PhillyCarShare is now Enterprise CarShare
In an attempt to appeal to more mainstream consumers, Philadelphia’s signature car share company PhillyCarShare has changed its name to Enterprise CarShare. Enterprise Holdings, the company that acquired PhillyCarShare in 2011, announced the name change early this month.
PhillyCarShare started as a homegrown nonprofit in 2002. With two leased cars and relatively little startup cash, the nonprofit grew into a successful and pioneering car share model. In 2011, Enterprise purchased PhillyCarShare for an undisclosed amount and converted it into a for profit business.

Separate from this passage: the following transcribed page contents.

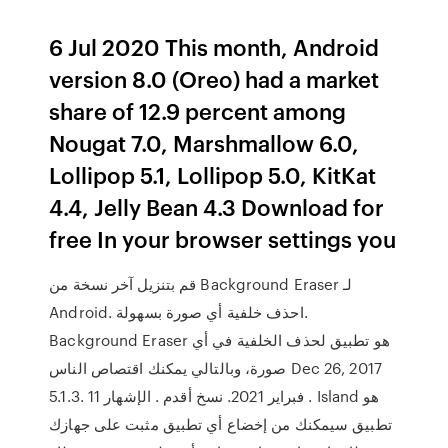
6 Jul 2020 This month, Android
version 8.0 (Oreo) had a market
share of 12.9 percent among
Nougat 7.0, Marshmallow 6.0,
Lollipop 5.1, Lollipop 5.0, KitKat
4.4, Jelly Bean 4.3 Download for
free In your browser settings you
قم بتنزيل آخر نسخة من Background Eraser لـ
Android. احذف خلفية أي صورة بسهولة.
Background Eraser هو تطبيق لحذف الخلفية في أي
صورة، وبالتالي يمكنك اقتصاص الناس Dec 26, 2017
5.1.3. 11 فبراير 2021. نسخ أقدم . الإشهار . Island هو
تطبيق سيمكنك من إخضاع أي تطبيق مثبت على جهازك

Enterprise has remained committed to some of PhillyCarShare’s founding values, including providing affordable car share options and demonstrating a commitment to both the environment and community, but the company has seen customers become more mainstream, said Kyle Sabie, Enterprise CarShare corporate rental manager. This name change is an attempt to adjust to today’s customers.
“The mainstream consumer is kind of less concerned with the original, mission driven values of car share, [and] more concerned with the product, the brand offering, the company providing the service,” Sabie said.

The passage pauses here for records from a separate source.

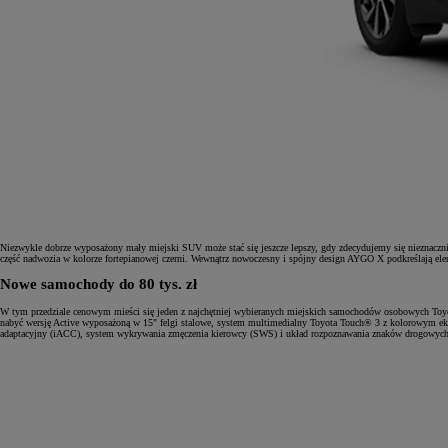
Niezwykle dobrze wyposażony mały miejski SUV może stać się jeszcze lepszy, gdy zdecydujemy się nieznaczn
część nadwozia w kolorze fortepianowej czerni. Wewnątrz nowoczesny i spójny design AYGO X podkreślają ele
Nowe samochody do 80 tys. zł
W tym przedziale cenowym mieści się jeden z najchętniej wybieranych miejskich samochodów osobowych Toy
nabyć wersję Active wyposażoną w 15" felgi stalowe, system multimedialny Toyota Touch® 3 z kolorowym ekr
adaptacyjny (iACC), system wykrywania zmęczenia kierowcy (SWS) i układ rozpoznawania znaków drogowyc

The name change is part of Enterprise’s efforts to expand the brand offering and further build Enterprise CarShare as a name that consumers can trust.
Changes, expanded network
For current customers the changes will be fairly insignificant. The vehicles will get a similar, perhaps smaller logo, but the vehicles themselves and parking stations will remain the same. The reservation process is similar, and the key fobs to access the vehicles are the same.

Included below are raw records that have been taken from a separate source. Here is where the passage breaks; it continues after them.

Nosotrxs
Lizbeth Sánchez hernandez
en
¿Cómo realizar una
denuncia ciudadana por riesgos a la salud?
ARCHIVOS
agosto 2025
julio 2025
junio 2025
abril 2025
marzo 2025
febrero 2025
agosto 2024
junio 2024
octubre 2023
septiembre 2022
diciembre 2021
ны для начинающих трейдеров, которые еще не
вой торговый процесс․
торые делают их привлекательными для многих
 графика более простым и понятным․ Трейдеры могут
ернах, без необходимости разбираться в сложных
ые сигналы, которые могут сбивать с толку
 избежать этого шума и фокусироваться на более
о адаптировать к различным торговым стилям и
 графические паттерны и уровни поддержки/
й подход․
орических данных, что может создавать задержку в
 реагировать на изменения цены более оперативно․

The biggest change for Philadelphia customers is that they will soon be able to use Enterprise CarShare vehicles in other participating cities, including Boston and New York.
Still committed to environment and community
“The key in understanding [this] is it’s not necessarily that the consumer doesn’t still want the environmental benefits and want the community involvement, it’s just… that isn’t the number one driver like it was maybe in the early days,” Sabie said.
Nonetheless, he said, Enterprise CarShare is still committed to some of PhillyCarShare’s founding principles. The company will continue to offer PhillyPatientRide, and through Enterprise Holdings Foundation it will continue to support organizations like the American Cancer Society, Mural Arts Program and Girls Rock Philly.
“One of our internal conflicts was we didn’t want folks to feel like by switching the name we were abandoning that,” Sabie said.
In Boston and New York, where Enterprise acquired Mint Cars in 2012, Sabie said the initial focus of that founding company was not as environmentally or socially driven as it was in Philadelphia. He said, however, that Philadelphia is being used as a blueprint to show that customers appreciate some of those aspects and that related programs can be successful.
When asked if Enterprise CarShare in those cities is as mission driven as Enterprise CarShare is in Philadelphia, Sabie said, “The answer today is not nearly as much. The answer ongoing is we definitely see a tremendous value, based on the history of … PhillyCarShare, [and think] that we need to do that more and more.”
What’s in a name?
Enterprise supported PhillyCarShare from the beginning. It was Enterprise that leased PhillyCarShare its first two cars “with no collateral other than our earnestness and our five-year business plan,” said Tanya Seaman, one of the original PhillyCarShare cofounders.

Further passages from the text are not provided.